We must be bolder and willing to leap beyond the status quo to uncover what truly moves the needle.
Most barriers to health and overall well-being that our neighbors face could just be mediated with more money. Like a four-year-old who asks “why” until an exasperated parent shouts, “because!”, the end of asking “why” repeatedly to why someone is without nutritious food or reliable transportation is “because they do not have enough money.” The amount of money to which an individual has access is directly tied to the quality and availability of basic needs like food, housing, and education, but we collectively spend too much time designing a plethora of ways to support people instead of focusing on simply getting them access to more money.

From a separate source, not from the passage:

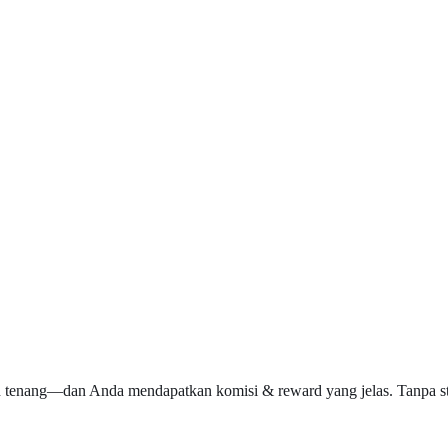
 tenang—dan Anda mendapatkan komisi & reward yang jelas. Tanpa sto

I have been encouraged the past few years to see so many organizations step into this space—from UpTogether and Springboard to Opportunities to Universal Basic Income (UBI) or Guaranteed Basic Income (GBI) pilots run by cities and nonprofits—there are more organizations than ever focusing on giving people money rather than designing complex programs. There is also great momentum amongst funders, like the Jain Family Institute and the Monarch Foundation, in funding more UBI/GBI and conditional cash transfer programs. But these small pilots are not enough, especially without a clear path towards scalability and sustainability.
Across our sectors, institutions and individuals in power need to focus on incorporating financial mobility and stability into all aspects of our programs, policy efforts, and funding portfolios. This means driving more investment in programs that increase access to financial education early in and throughout life. It also means designing and supporting programs that provide unrestricted cash and cash-equivalents to clients, not only structured as basic income, but to incentivize specific actions or compensate individuals for their time. It also means disrupting the narrative we’re carrying about how much is “too much” support for someone in need and fearing the ways a cash-forward program could be exploited by one person.

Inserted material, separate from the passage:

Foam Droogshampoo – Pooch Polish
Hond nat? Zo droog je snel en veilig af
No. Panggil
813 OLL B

We know that people need healthier food and stable homes to be healthier, but we don’t know how much money is actually enough to achieve that desired outcome because we are too afraid of giving too much, so we provide people with $10 in produce vouchers or a pre-selected box of pantry items instead of a grocery store gift card. We make these same choices in programs that address all domains, from housing to childcare. But this is not how we test clinical treatments or medications. The only way to determine the ideal intervention dose is to provide a patient with too little and too much and study the result—we must do the same with our SDOH initiatives.
We must be bolder and willing to leap beyond the status quo to uncover what truly moves the needle. And we must remember that, ultimately, if the problem is that someone lacks enough money, the solution might be as simple as getting them access to more money.